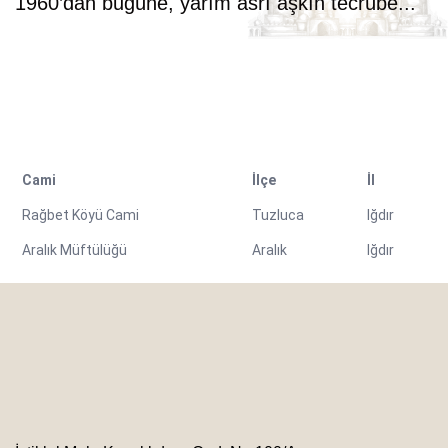
1960’dan bugüne, yarım asrı aşkın tecrübe...
Cami
İlçe
İl
Rağbet Köyü Cami
Tuzluca
Iğdır
Aralık Müftülüğü
Aralık
Iğdır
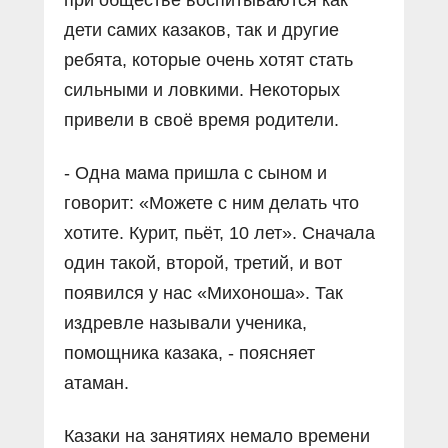
при обществе воспитываются как
дети самих казаков, так и другие
ребята, которые очень хотят стать
сильными и ловкими. Некоторых
привели в своё время родители.
- Одна мама пришла с сыном и
говорит: «Можете с ним делать что
хотите. Курит, пьёт, 10 лет». Сначала
один такой, второй, третий, и вот
появился у нас «Михоноша». Так
издревле называли ученика,
помощника казака, - поясняет
атаман.
Казаки на занятиях немало времени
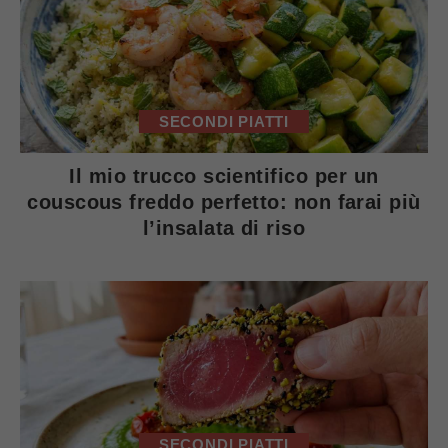
SECONDI PIATTI
Il mio trucco scientifico per un
couscous freddo perfetto: non farai più
l’insalata di riso
SECONDI PIATTI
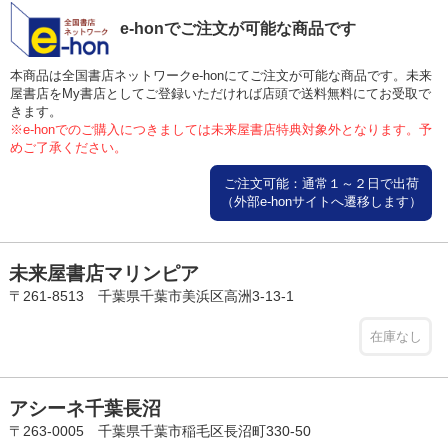
e-honでご注文が可能な商品です
本商品は全国書店ネットワークe-honにてご注文が可能な商品です。未来
屋書店をMy書店としてご登録いただければ店頭で送料無料にてお受取で
きます。
※e-honでのご購入につきましては未来屋書店特典対象外となります。予
めご了承ください。
ご注文可能：通常１～２日で出荷
（外部e-honサイトへ遷移します）
未来屋書店マリンピア
〒261-8513 千葉県千葉市美浜区高洲3-13-1
在庫なし
アシーネ千葉長沼
〒263-0005 千葉県千葉市稲毛区長沼町330-50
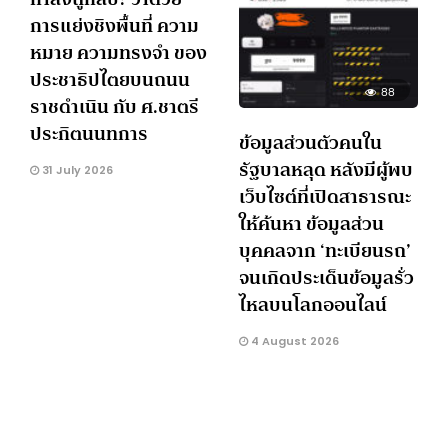
การแย่งชิงพื้นที่ ความ
หมาย ความทรงจำ ของ
ประชาธิปไตยบนถนน
88
ราชดำเนิน กับ ศ.ชาตรี
ประกิตนนทการ
ข้อมูลส่วนตัวคนใน
รัฐบาลหลุด หลังมีผู้พบ
31 July 2026
เว็บไซต์ที่เปิดสาธารณะ
ให้ค้นหา ข้อมูลส่วน
บุคคลจาก ‘ทะเบียนรถ’
จนเกิดประเด็นข้อมูลรั่ว
ไหลบนโลกออนไลน์
4 August 2026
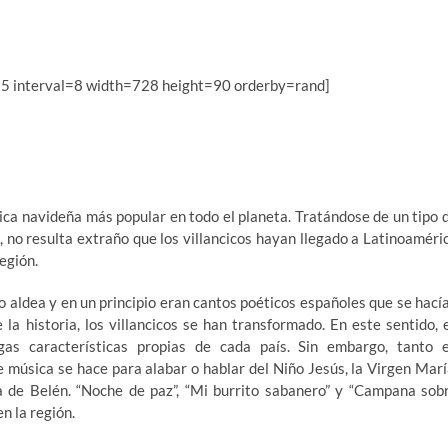
 5 interval=8 width=728 height=90 orderby=rand]
sica navideña más popular en todo el planeta. Tratándose de un tipo 
 no resulta extraño que los villancicos hayan llegado a Latinoaméri
egión.
a o aldea y en un principio eran cantos poéticos españoles que se hací
la historia, los villancicos se han transformado. En este sentido, 
gas características propias de cada país. Sin embargo, tanto 
 música se hace para alabar o hablar del Niño Jesús, la Virgen Marí
a de Belén. “Noche de paz”, “Mi burrito sabanero” y “Campana sob
n la región.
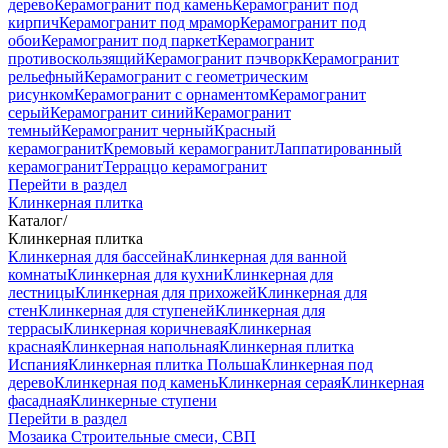
дерево
Керамогранит под камень
Керамогранит под
кирпич
Керамогранит под мрамор
Керамогранит под
обои
Керамогранит под паркет
Керамогранит
противоскользящий
Керамогранит пэчворк
Керамогранит
рельефный
Керамогранит с геометрическим
рисунком
Керамогранит с орнаментом
Керамогранит
серый
Керамогранит синий
Керамогранит
темный
Керамогранит черный
Красный
керамогранит
Кремовый керамогранит
Лаппатированный
керамогранит
Терраццо керамогранит
Перейти в раздел
Клинкерная плитка
Каталог
/
Клинкерная плитка
Клинкерная для бассейна
Клинкерная для ванной
комнаты
Клинкерная для кухни
Клинкерная для
лестницы
Клинкерная для прихожей
Клинкерная для
стен
Клинкерная для ступеней
Клинкерная для
террасы
Клинкерная коричневая
Клинкерная
красная
Клинкерная напольная
Клинкерная плитка
Испания
Клинкерная плитка Польша
Клинкерная под
дерево
Клинкерная под камень
Клинкерная серая
Клинкерная
фасадная
Клинкерные ступени
Перейти в раздел
Мозаика
Строительные смеси, СВП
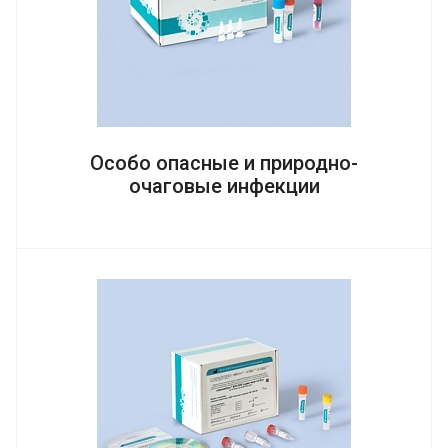
Особо опасные и природно-
очаговые инфекции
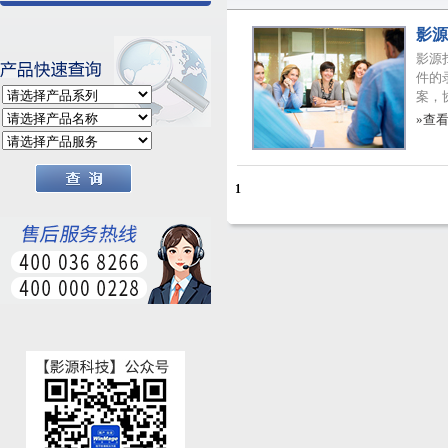
影源
影源
件的
案，
»查
1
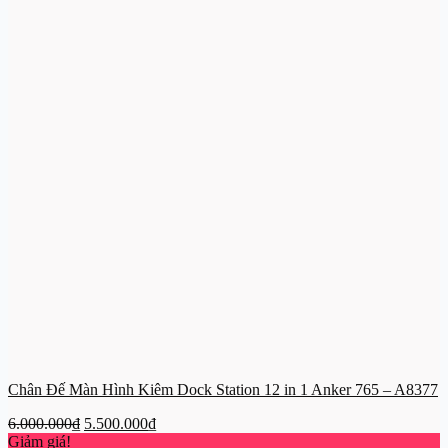
Chân Đế Màn Hình Kiêm Dock Station 12 in 1 Anker 765 – A8377
Giá
Giá
6.000.000
₫
5.500.000
₫
gốc
hiện
Giảm giá!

-------------------------

Apart from its pictures, the data is to be repeated exactly.

**THE ANSWER**
1960’dan bugüne, yarım asrı aşkın tecrübe...
Cami
İlçe
İl
Rağbet Köyü Cami
Tuzluca
Iğdır
Aralık Müftülüğü
Aralık
Iğdır
при обществе воспитываются как
дети самих казаков, так и другие
ребята, которые очень хотят стать
сильными и ловкими. Некоторых
привели в своё время родители.
- Одна мама пришла с сыном и
говорит: «Можете с ним делать что
хотите. Курит, пьёт, 10 лет». Сначала
один такой, второй, третий, и вот
появился у нас «Михоноша». Так
издревле называли ученика,
помощника казака, - поясняет
атаман.
Казаки на занятиях немало времени
SECONDI PIATTI
Il mio trucco scientifico per un
couscous freddo perfetto: non farai più
l’insalata di riso
SECONDI PIATTI
e-honでご注文が可能な商品です
本商品は全国書店ネットワークe-honにてご注文が可能な商品です。未来
屋書店をMy書店としてご登録いただければ店頭で送料無料にてお受取で
きます。
※e-honでのご購入につきましては未来屋書店特典対象外となります。予
めご了承ください。
ご注文可能：通常１～２日で出荷
（外部e-honサイトへ遷移します）
未来屋書店マリンピア
〒261-8513 千葉県千葉市美浜区高洲3-13-1
在庫なし
アシーネ千葉長沼
〒263-0005 千葉県千葉市稲毛区長沼町330-50
การแย่งชิงพื้นที่ ความ
หมาย ความทรงจำ ของ
ประชาธิปไตยบนถนน
88
ราชดำเนิน กับ ศ.ชาตรี
ประกิตนนทการ
ข้อมูลส่วนตัวคนใน
รัฐบาลหลุด หลังมีผู้พบ
31 July 2026
เว็บไซต์ที่เปิดสาธารณะ
ให้ค้นหา ข้อมูลส่วน
บุคคลจาก ‘ทะเบียนรถ’
จนเกิดประเด็นข้อมูลรั่ว
ไหลบนโลกออนไลน์
4 August 2026
 5 interval=8 width=728 height=90 orderby=rand]
sica navideña más popular en todo el planeta. Tratándose de un tipo 
 no resulta extraño que los villancicos hayan llegado a Latinoaméri
egión.
a o aldea y en un principio eran cantos poéticos españoles que se hací
la historia, los villancicos se han transformado. En este sentido, 
gas características propias de cada país. Sin embargo, tanto 
 música se hace para alabar o hablar del Niño Jesús, la Virgen Marí
a de Belén. “Noche de paz”, “Mi burrito sabanero” y “Campana sob
n la región.
дерево
Керамогранит под камень
Керамогранит под
кирпич
Керамогранит под мрамор
Керамогранит под
обои
Керамогранит под паркет
Керамогранит
противоскользящий
Керамогранит пэчворк
Керамогранит
рельефный
Керамогранит с геометрическим
рисунком
Керамогранит с орнаментом
Керамогранит
серый
Керамогранит синий
Керамогранит
темный
Керамогранит черный
Красный
керамогранит
Кремовый керамогранит
Лаппатированный
керамогранит
Терраццо керамогранит
Перейти в раздел
Клинкерная плитка
Каталог
/
Клинкерная плитка
Клинкерная для бассейна
Клинкерная для ванной
комнаты
Клинкерная для кухни
Клинкерная для
лестницы
Клинкерная для прихожей
Клинкерная для
стен
Клинкерная для ступеней
Клинкерная для
террасы
Клинкерная коричневая
Клинкерная
красная
Клинкерная напольная
Клинкерная плитка
Испания
Клинкерная плитка Польша
Клинкерная под
дерево
Клинкерная под камень
Клинкерная серая
Клинкерная
фасадная
Клинкерные ступени
Перейти в раздел
Мозаика
Строительные смеси, СВП
Особо опасные и природно-
очаговые инфекции
影源
影源
件的
案，
»查
1
Chân Đế Màn Hình Kiêm Dock Station 12 in 1 Anker 765 – A8377
Giá
Giá
6.000.000
₫
5.500.000
₫
gốc
hiện
Giảm giá!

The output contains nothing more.